* **GIVEN DATA**:
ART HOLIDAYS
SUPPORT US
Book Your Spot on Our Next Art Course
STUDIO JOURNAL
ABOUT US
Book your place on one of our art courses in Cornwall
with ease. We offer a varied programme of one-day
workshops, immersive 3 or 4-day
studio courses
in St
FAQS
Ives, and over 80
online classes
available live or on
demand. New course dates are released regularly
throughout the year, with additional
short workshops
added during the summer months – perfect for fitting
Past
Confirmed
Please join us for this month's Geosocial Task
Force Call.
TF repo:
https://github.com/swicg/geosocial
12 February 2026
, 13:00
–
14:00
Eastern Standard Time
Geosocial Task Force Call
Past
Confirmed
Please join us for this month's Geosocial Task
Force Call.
* * *
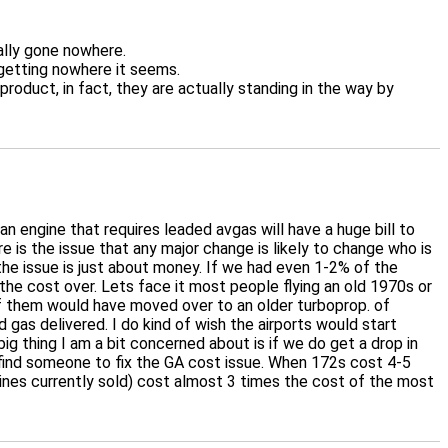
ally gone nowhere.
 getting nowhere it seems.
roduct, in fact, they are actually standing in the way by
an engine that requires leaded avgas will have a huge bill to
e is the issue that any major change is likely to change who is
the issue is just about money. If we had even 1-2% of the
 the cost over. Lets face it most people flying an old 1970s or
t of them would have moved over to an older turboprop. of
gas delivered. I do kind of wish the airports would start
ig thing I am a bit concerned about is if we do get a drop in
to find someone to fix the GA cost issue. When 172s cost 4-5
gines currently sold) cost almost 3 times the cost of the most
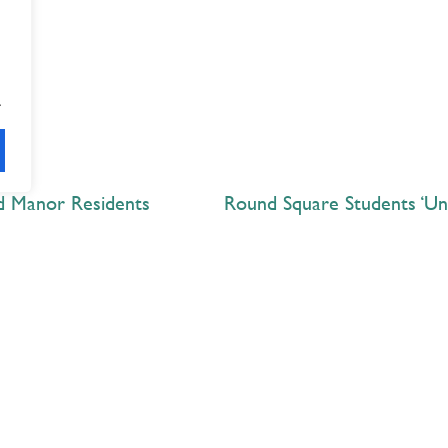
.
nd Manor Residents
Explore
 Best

* **WHAT YOU HAVE TO DO**:
Using the entries above, return exactly the lines from the line with "ART HOLIDAYS" to the line with "Ives, and over 80", counting both of those lines.

* **TASK OUTPUT**:
ART HOLIDAYS
SUPPORT US
Book Your Spot on Our Next Art Course
STUDIO JOURNAL
ABOUT US
Book your place on one of our art courses in Cornwall
with ease. We offer a varied programme of one-day
workshops, immersive 3 or 4-day
studio courses
in St
FAQS
Ives, and over 80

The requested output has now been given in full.